RapidPro Surveyor,
UNICEF

Goals

UNICEF, in collaboration with Nyaruka Ltd., released RapidPro in 2014 as an open-source platform to allow international development practitioners to develop country-specific mobile services for engagement and data collection. The platform lets users create SMS and IVR applications. UNICEF has used RapidPro to deploy many SMS-based data collection systems and has found a back-and-forth messenger-bot-like dialog to be useful in guiding data collectors. The RapidPro Surveyor application was created in 2015 to provide a chat-like interface on smartphones without network connectivity. RapidPro Surveyor’s messenger-like UI reduces user training requirements and improves data quality..

Why messaging apps?

RapidPro Surveyor is not a messaging application in the traditional sense, in that it does not let people chat with others on the internet. Instead, it provides a messenger UI through which data collectors interact with simple bots to record information in a conversation rather than by filling out complex electronic forms.
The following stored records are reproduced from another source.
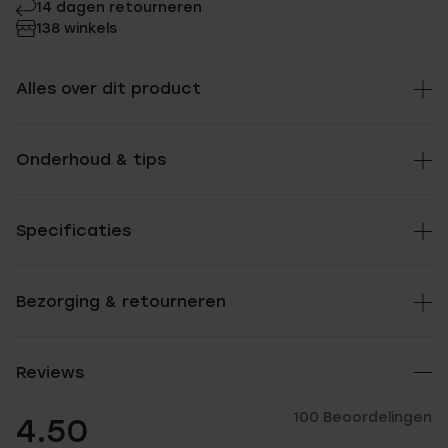
14 dagen retourneren
138 winkels
Alles over dit product
Onderhoud & tips
Specificaties
Bezorging & retourneren
Reviews
100 Beoordelingen
4.50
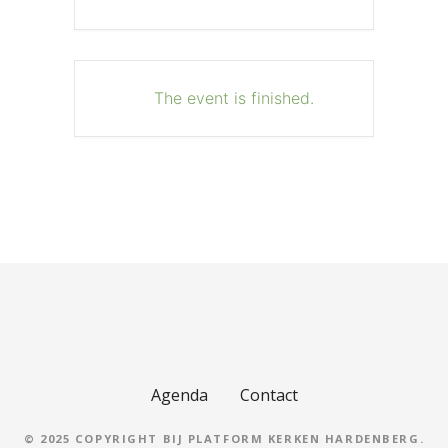
The event is finished.
Agenda
Contact
© 2025 COPYRIGHT BIJ PLATFORM KERKEN HARDENBERG.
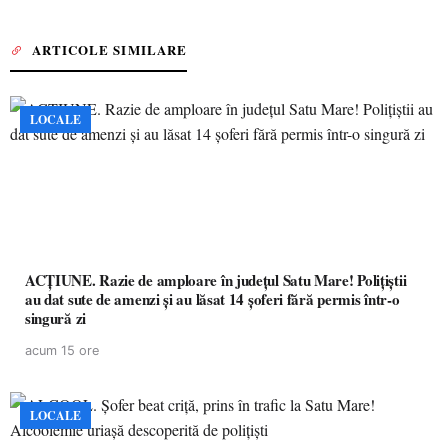
ARTICOLE SIMILARE
LOCALE
ACȚIUNE. Razie de amploare în județul Satu Mare! Polițiștii
au dat sute de amenzi și au lăsat 14 șoferi fără permis într-o
singură zi
acum 15 ore
LOCALE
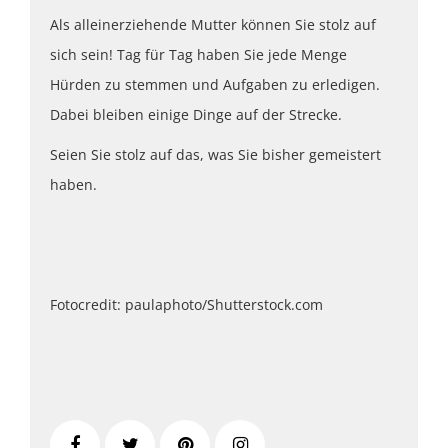
Als alleinerziehende Mutter können Sie stolz auf
sich sein! Tag für Tag haben Sie jede Menge
Hürden zu stemmen und Aufgaben zu erledigen.
Dabei bleiben einige Dinge auf der Strecke.
Seien Sie stolz auf das, was Sie bisher gemeistert
haben.
Fotocredit: paulaphoto/Shutterstock.com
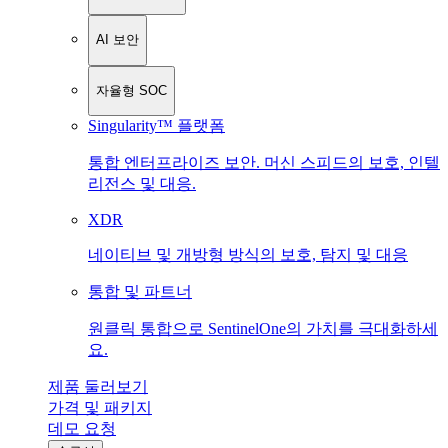
AI 보안
자율형 SOC
Singularity™ 플랫폼
통합 엔터프라이즈 보안. 머신 스피드의 보호, 인텔
리전스 및 대응.
XDR
네이티브 및 개방형 방식의 보호, 탐지 및 대응
통합 및 파트너
원클릭 통합으로 SentinelOne의 가치를 극대화하세
요.
제품 둘러보기
가격 및 패키지
데모 요청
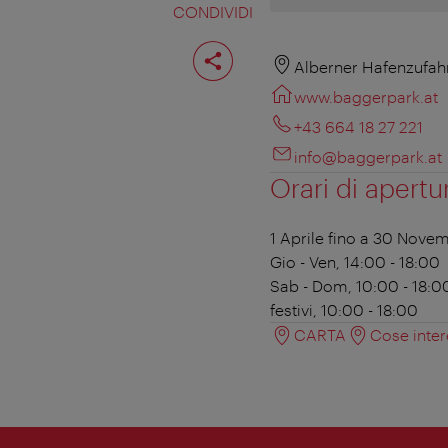
CONDIVIDI
Condividi
pagina
Alberner Hafenzufahr
www.baggerpark.at
+43 664 18 27 221
info@baggerpark.at
Orari di apertu
1 Aprile fino a 30 Nove
Gio - Ven, 14:00 - 18:00
Sab - Dom, 10:00 - 18:0
festivi, 10:00 - 18:00
CARTA
Cose inter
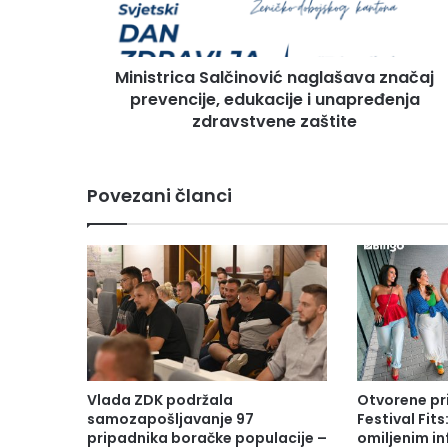
r
i
c
Ministrica Salčinović naglašava značaj
a
prevencije, edukacije i unapređenja
S
a
zdravstvene zaštite
l
č
i
Povezani članci
n
o
v
i
ć
n
a
g
l
a
Vlada ZDK podržala
Otvorene pr
š
samozapošljavanje 97
Festival Fits
a
pripadnika boračke populacije –
omiljenim in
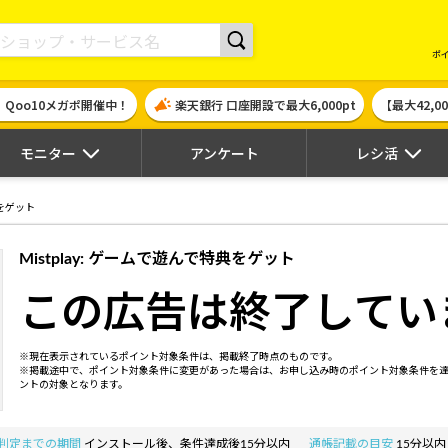
現金やギフト券に交換できるポイントサイト | ハピタス
ポ
！Qoo10メガポ開催中！
楽天銀行 口座開設で最大6,000pt
【最大42,
モニター
アンケート
レシ活
典をゲット
Mistplay: ゲームで遊んで特典をゲット
この広告は終了してい
※現在表示されているポイント対象条件は、掲載終了時点のものです。
※掲載途中で、ポイント対象条件に変更があった場合は、お申し込み時のポイント対象条件を
ントの対象となります。
判定までの期間
インストール後、条件達成後15分以内
通帳記載の目安
15分以内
UNICEF believed a conversational UI would be more familiar to field staff, who were increasingly using smartphones and messaging apps, and that it would be easier to learn than data collection apps like Open Data Kit (ODK) Collect. UNICEF already had custom chatbots to test the viability of conversational messaging UI but needed an app that could work without an internet connection.

How it works

Users create surveys using RapidPro’s web-based survey composer. These surveys are in the form of a “flow” of questions that can include branching logic to ask different questions based on a user’s responses. The finished surveys are downloaded to the RapidPro Surveyor Android app. Using the Android app, users answer the survey questions, and the answers are stored on the phone or tablet to be uploaded back to the RapidPro webapp when the device is again connected to the internet.

Results and reflections

Beyond the reduced training requirements, UNICEF also observed that RapidPro Surveyor similarly allows for validation and normalization of data "on the way in," as users work through a survey. This in-the-moment validation lets users correct mistakes and improves data quality. Despite these benefits, RapidPro Surveyor remains experimental and UNICEF does not have plans to promote its adoption.